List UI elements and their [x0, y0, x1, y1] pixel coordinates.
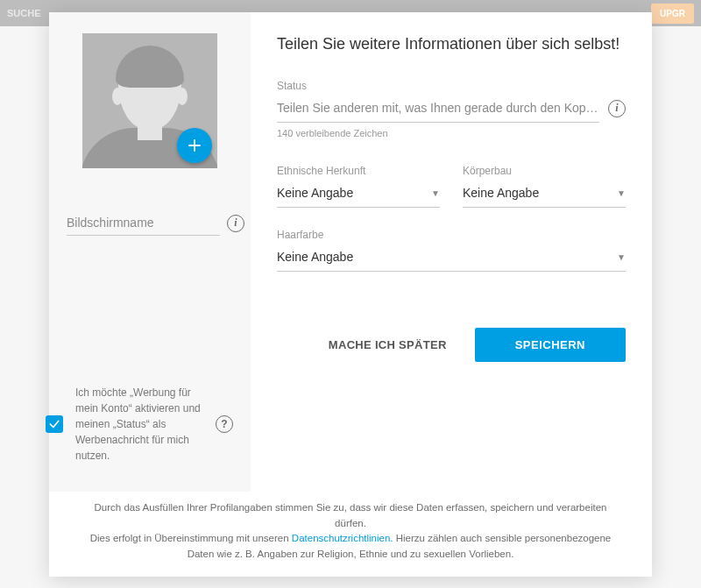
chevron-down-icon: ▼ — [617, 188, 626, 198]
body-value: Keine Angabe — [463, 186, 539, 200]
hair-value: Keine Angabe — [277, 250, 353, 264]
selects-row-2: Haarfarbe Keine Angabe ▼ — [277, 229, 626, 272]
status-label: Status — [277, 80, 626, 92]
footer-line1: Durch das Ausfüllen Ihrer Profilangaben … — [95, 502, 607, 528]
privacy-link[interactable]: Datenschutzrichtlinien. — [292, 533, 393, 543]
ethnicity-select[interactable]: Keine Angabe ▼ — [277, 179, 440, 208]
hair-select[interactable]: Keine Angabe ▼ — [277, 243, 626, 272]
status-block: Status i 140 verbleibende Zeichen — [277, 80, 626, 138]
ethnicity-group: Ethnische Herkunft Keine Angabe ▼ — [277, 165, 440, 208]
profile-modal: i Ich möchte „Werbung für mein Konto“ ak… — [49, 12, 652, 577]
chevron-down-icon: ▼ — [431, 188, 440, 198]
modal-body: i Ich möchte „Werbung für mein Konto“ ak… — [49, 12, 652, 492]
later-button[interactable]: MACHE ICH SPÄTER — [316, 328, 459, 362]
consent-text: Ich möchte „Werbung für mein Konto“ akti… — [75, 385, 207, 464]
selects-row-1: Ethnische Herkunft Keine Angabe ▼ Körper… — [277, 165, 626, 208]
screenname-row: i — [67, 210, 233, 236]
ethnicity-label: Ethnische Herkunft — [277, 165, 440, 177]
screenname-input[interactable] — [67, 210, 220, 236]
avatar-container — [82, 33, 217, 168]
avatar-add-button[interactable] — [177, 128, 212, 163]
right-column: Teilen Sie weitere Informationen über si… — [251, 12, 652, 492]
consent-row: Ich möchte „Werbung für mein Konto“ akti… — [67, 262, 233, 464]
save-button[interactable]: SPEICHERN — [475, 328, 626, 362]
left-column: i Ich möchte „Werbung für mein Konto“ ak… — [49, 12, 251, 492]
actions-row: MACHE ICH SPÄTER SPEICHERN — [277, 328, 626, 362]
consent-checkbox[interactable] — [46, 415, 63, 433]
body-label: Körperbau — [463, 165, 626, 177]
plus-icon — [187, 138, 202, 153]
footer-line2a: Dies erfolgt in Übereinstimmung mit unse… — [90, 533, 292, 543]
status-input[interactable] — [277, 94, 599, 123]
ethnicity-value: Keine Angabe — [277, 186, 353, 200]
body-select[interactable]: Keine Angabe ▼ — [463, 179, 626, 208]
help-icon[interactable]: ? — [216, 415, 233, 433]
body-group: Körperbau Keine Angabe ▼ — [463, 165, 626, 208]
info-icon[interactable]: i — [227, 215, 244, 232]
info-icon[interactable]: i — [608, 100, 626, 117]
chevron-down-icon: ▼ — [617, 252, 626, 262]
check-icon — [48, 418, 60, 430]
status-counter: 140 verbleibende Zeichen — [277, 128, 626, 138]
hair-group: Haarfarbe Keine Angabe ▼ — [277, 229, 626, 272]
hair-label: Haarfarbe — [277, 229, 626, 241]
modal-title: Teilen Sie weitere Informationen über si… — [277, 35, 626, 53]
footer-disclaimer: Durch das Ausfüllen Ihrer Profilangaben … — [49, 492, 652, 577]
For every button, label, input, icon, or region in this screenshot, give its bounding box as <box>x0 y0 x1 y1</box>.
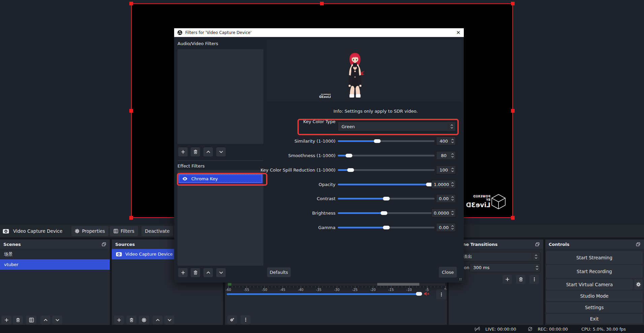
effect-filter-up-button[interactable] <box>203 268 213 277</box>
volume-slider-handle[interactable] <box>416 292 422 296</box>
popout-icon[interactable] <box>101 242 106 247</box>
resize-handle-right-center[interactable] <box>511 109 515 113</box>
spin-down-icon[interactable] <box>451 141 454 143</box>
exit-button[interactable]: Exit <box>546 314 643 324</box>
opacity-slider[interactable] <box>338 179 434 189</box>
spin-down-icon[interactable] <box>451 213 454 215</box>
slider-fill <box>338 155 346 156</box>
spin-up-icon[interactable] <box>451 182 454 184</box>
effect-filter-down-button[interactable] <box>216 268 226 277</box>
add-effect-filter-button[interactable] <box>178 268 188 277</box>
add-transition-button[interactable] <box>503 275 512 284</box>
spin-up-icon[interactable] <box>451 153 454 155</box>
dialog-titlebar[interactable]: Filters for 'Video Capture Device' ✕ <box>174 28 464 37</box>
settings-button[interactable]: Settings <box>546 302 643 312</box>
slider-handle[interactable] <box>346 154 352 157</box>
filters-button[interactable]: Filters <box>110 226 138 236</box>
popout-icon[interactable] <box>636 242 641 247</box>
properties-button[interactable]: Properties <box>71 226 108 236</box>
deactivate-label: Deactivate <box>145 228 169 234</box>
resize-handle-top-left[interactable] <box>129 2 133 5</box>
key-color-spill-reduction-label: Key Color Spill Reduction (1-1000) <box>242 165 335 175</box>
contrast-slider[interactable] <box>338 193 434 204</box>
start-streaming-button[interactable]: Start Streaming <box>546 251 643 264</box>
spin-down-icon[interactable] <box>451 185 454 187</box>
transition-select[interactable]: 淡出 <box>451 252 540 261</box>
similarity-slider[interactable] <box>338 136 434 146</box>
spin-up-icon[interactable] <box>451 225 454 227</box>
start-streaming-button-label: Start Streaming <box>576 255 612 260</box>
spin-down-icon[interactable] <box>451 228 454 230</box>
resize-handle-bottom-left[interactable] <box>129 216 133 220</box>
value-text: 80 <box>437 153 450 158</box>
popout-icon[interactable] <box>535 242 540 247</box>
opacity-value[interactable]: 1.0000 <box>431 180 456 189</box>
scene-up-button[interactable] <box>40 316 51 325</box>
scene-filters-button[interactable] <box>26 316 36 325</box>
slider-handle[interactable] <box>381 211 387 215</box>
add-source-button[interactable] <box>114 316 124 325</box>
resize-handle-bottom-right[interactable] <box>511 216 515 220</box>
rec-status: REC: 00:00:00 <box>538 327 568 332</box>
resize-grip[interactable] <box>459 278 462 281</box>
slider-handle[interactable] <box>383 226 390 229</box>
spin-down-icon[interactable] <box>536 268 539 270</box>
dialog-close-button[interactable]: ✕ <box>456 30 460 35</box>
deactivate-button[interactable]: Deactivate <box>141 226 173 236</box>
add-scene-button[interactable] <box>1 316 11 325</box>
key-color-type-select[interactable]: Green <box>338 121 456 132</box>
smoothness-value[interactable]: 80 <box>436 151 456 160</box>
scenes-panel: Scenes 场景vtuber <box>0 239 110 325</box>
contrast-value[interactable]: 0.00 <box>436 194 456 203</box>
spin-up-icon[interactable] <box>536 265 539 267</box>
spin-down-icon[interactable] <box>451 156 454 158</box>
spin-down-icon[interactable] <box>451 199 454 201</box>
similarity-value[interactable]: 400 <box>436 137 456 145</box>
resize-handle-left-center[interactable] <box>129 109 133 113</box>
remove-effect-filter-button[interactable] <box>191 268 200 277</box>
spin-down-icon[interactable] <box>451 170 454 172</box>
mixer-item-menu-button[interactable] <box>436 289 446 299</box>
virtual-camera-settings-button[interactable] <box>634 279 643 290</box>
source-up-button[interactable] <box>153 316 163 325</box>
transition-menu-button[interactable] <box>529 275 539 284</box>
brightness-slider[interactable] <box>338 208 434 218</box>
slider-handle[interactable] <box>374 139 381 143</box>
gamma-value[interactable]: 0.00 <box>436 223 456 232</box>
studio-mode-button[interactable]: Studio Mode <box>546 291 643 301</box>
source-item-label: Video Capture Device <box>125 252 173 257</box>
volume-slider[interactable] <box>227 293 422 295</box>
spin-up-icon[interactable] <box>451 139 454 141</box>
slider-handle[interactable] <box>383 197 390 200</box>
source-down-button[interactable] <box>164 316 174 325</box>
gamma-slider[interactable] <box>338 222 434 232</box>
smoothness-slider[interactable] <box>338 150 434 160</box>
mute-icon[interactable] <box>423 291 430 297</box>
scene-item-1[interactable]: 场景 <box>0 249 110 259</box>
start-virtual-camera-button[interactable]: Start Virtual Camera <box>546 279 633 290</box>
key-color-spill-reduction-value[interactable]: 100 <box>436 165 456 174</box>
scene-down-button[interactable] <box>52 316 62 325</box>
audio-video-filters-list[interactable] <box>178 49 263 144</box>
remove-source-button[interactable] <box>126 316 136 325</box>
key-color-spill-reduction-slider[interactable] <box>338 165 434 175</box>
scene-item-2[interactable]: vtuber <box>0 259 110 270</box>
resize-handle-top-center[interactable] <box>320 2 324 5</box>
start-recording-button[interactable]: Start Recording <box>546 265 643 278</box>
resize-handle-top-right[interactable] <box>511 2 515 5</box>
duration-spinbox[interactable]: 300 ms <box>470 263 540 272</box>
spin-up-icon[interactable] <box>451 168 454 170</box>
brightness-value[interactable]: 0.0000 <box>431 209 456 217</box>
spin-up-icon[interactable] <box>451 196 454 198</box>
close-button[interactable]: Close <box>439 267 457 278</box>
slider-fill <box>338 169 348 171</box>
advanced-audio-button[interactable] <box>227 315 237 324</box>
defaults-button[interactable]: Defaults <box>267 267 291 277</box>
source-properties-button[interactable] <box>139 316 149 325</box>
spin-up-icon[interactable] <box>451 211 454 213</box>
remove-scene-button[interactable] <box>13 316 23 325</box>
mixer-menu-button[interactable] <box>240 315 251 324</box>
remove-transition-button[interactable] <box>516 275 525 284</box>
duration-value: 300 ms <box>470 265 535 270</box>
slider-handle[interactable] <box>347 168 354 172</box>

☆ ☆ ☆ ☆ ☆ ☆ ☆

* **Task**: All that is wanted is the number of lines in the records that include the string "mein".

* **Output below**: 5